Sordum kendisine ne yapalim, ne yapabiliriz bu gözlügü? gözlügü kendisine verebilmek icin o kisiyi nasil bulabiliriz? kaybettigi icin üzülmüs olabilir... diye.
Gözlügü kiliftan cikardigimizda icinde kagitta yazili bir telefon numarasi görünce sevindik ve eve gidince o numaraya telefon etmeye karar verdik.
Eve gittik ve ilk isimiz telefon etmek oldu. Oglum yanimda telefon ederken dikkat ve merakla beni dinliyordu. Telefon hattinin diger ucundaki bayan gözlügü kaybedenin arkadasi imis. Durumu anlattik ve gelip bizden almasi icin adresimizi verdik.
Ayni gün kadin bize geldi.
Gözlügü kendisine iade ettik. Tesekkür ederek bana para uzatti. O zamanin parasiyla bir gözlük icin 20 Mark az bir para degildi.
Cok dogal bir davranisti benim yaptigim "alamam" dedigimde durakladi bir süre fakat illa vermek istedigi anlasiliyordu. "Eger izin verirseniz oglunuza cep harcligi olsun diye vermek istiyorum" diye rica etti.
Daha fazla itiraz edemezdim.
Dürüst bir davranisi sembolik olarak mükafatlandirmak ve oglumunda bu olaydan kendince birseyler kavramis, ögrenmis olabilecegini düsünerek ricasini kabul ettim.
.....
Yine bir baska gün:
oglumla bisiklet gezisi yapiyorduk. Pantolonumun cebine koydugum cüzdanimin cebimde olmadigini yari yolda fark edince sasirdim ne yapacagimi bir an düsündüm ve ogluma hemen eve dönelim dedim. Icinde banka kartlarim da vardi. Ozamanlar cep telefonu yoktu. Banka kartlarimin kullanimini dondurmak icin gereken yere telefon etmek icin en kisa yoldan eve gitmemiz gerekiyordu ve gittik ve telefon ederken aradigim numara henüz düsmemisken kapi zili caldi ve telefonu kapatarak kapiyi acmaya gittim.

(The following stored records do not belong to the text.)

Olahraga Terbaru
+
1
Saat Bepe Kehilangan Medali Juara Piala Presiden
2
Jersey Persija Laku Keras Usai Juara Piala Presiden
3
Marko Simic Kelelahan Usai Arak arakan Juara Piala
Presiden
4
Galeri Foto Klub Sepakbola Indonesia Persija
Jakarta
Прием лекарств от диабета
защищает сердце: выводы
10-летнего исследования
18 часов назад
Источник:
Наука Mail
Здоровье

Kapiyi actigimda şık giyimli bir beyfendi daire kapimiza daha gelmeden henüz üc bes basamak asagida merdivende güleryüzle nazikce alelacele elime cüzdanimi uzatiyorken cok sasirmis cok sevinmis ve cok tesekkür etmistim kendisine.

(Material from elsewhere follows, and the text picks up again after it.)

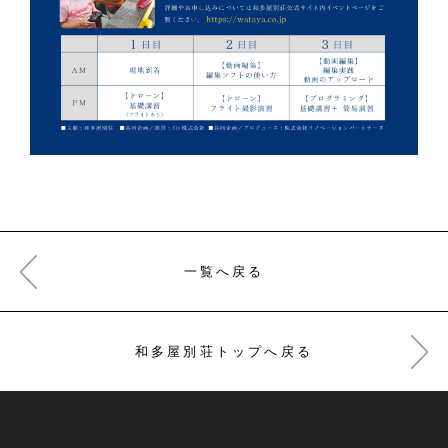
一覧へ戻る
和多屋別荘トップへ戻る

Demek istedigim sudur ki; ogluma cocuklugundan beri hep dürüst olmanin önemini sözlerimle, yasanan örneklerle anlatmaya calismisimdir. Bulunan para ile alakali konuda verdigi spontan cevap o an beni düsündürmüstü.
Ben onu egitirken nerede hata yaptim diye düsündüm. Oysa dürüst ve iyi bir cocuktur. O an aniden öyle düsünmüs olabilir. Bizlerden aldigi güzel ahlaki birikimleri olduguna inaniyorum ve ilerde uygulayacaktir diye ümit ediyorum.
Yanlis egitilmis veya ögretmemisler gibi elestirilerle ebevyenler suclanir. Babamdan verdigim örnek bunun pozitif yanini temsil etse de bu tez yüzdeyüz dogru bir tez degildir görecelidir.
Cok cocuklu ailelerde yetisen kardesler ayni egitimi almis olsalar da bebeklik döneminde hatta okul öncesi dönemlerde farkli karakterlere sahip olduklarini cogumuz gözlemlemisizdir. Genetik kökenli kisilik özelliklerini degistirmek zordur ama aileden ve cevreden etkilenerek yeni seyler ögrenmek, kendini gelistirmek mümkündür. Yetiskin olmaya adim attigi dönemlerde arkadas cevresi önemli etken olabiliyor cocuklar icin.
Neyse yolda bulunan para konusuna gelince;
45 yaslarindaki bayan para kesesini götürüp polise teslim etmis. Yarim saat sonra da parayi kaybeden 67 yaslarindaki emekli bey banka dönüsünde düsürdügü torbacigin akibetini ögrenmek ve de durumu polise bildirmek icin gitmis ancak aradan gecen kisa süre icersinde parayi bulan bayanla orada karsilasamamislar.
Bircok mektup zarfi ve bu zarflarin icinde para bulunan torbacigi otogarajinda düsürmüs olabilecegini anlatmis polis memuruna. Kimlik denklemi yapildiktan sonra kendisinin parayi kaybeden kisi oldugu anlasilmis ve para torbacigi kendisine teslim ediliyor.
Cok tesekkür etmis.
Ayrica bayana tesekkür borcunu ödemek icin cömertce mükafatlandiracagini sözlerine ilave etmis.
Kaybettigini bulan cok mutlu kaybedileni bulup teslim edenin vicdani huzurlu.
Ne mutlu darisi bu duruma düsenlerin basina. Happy End.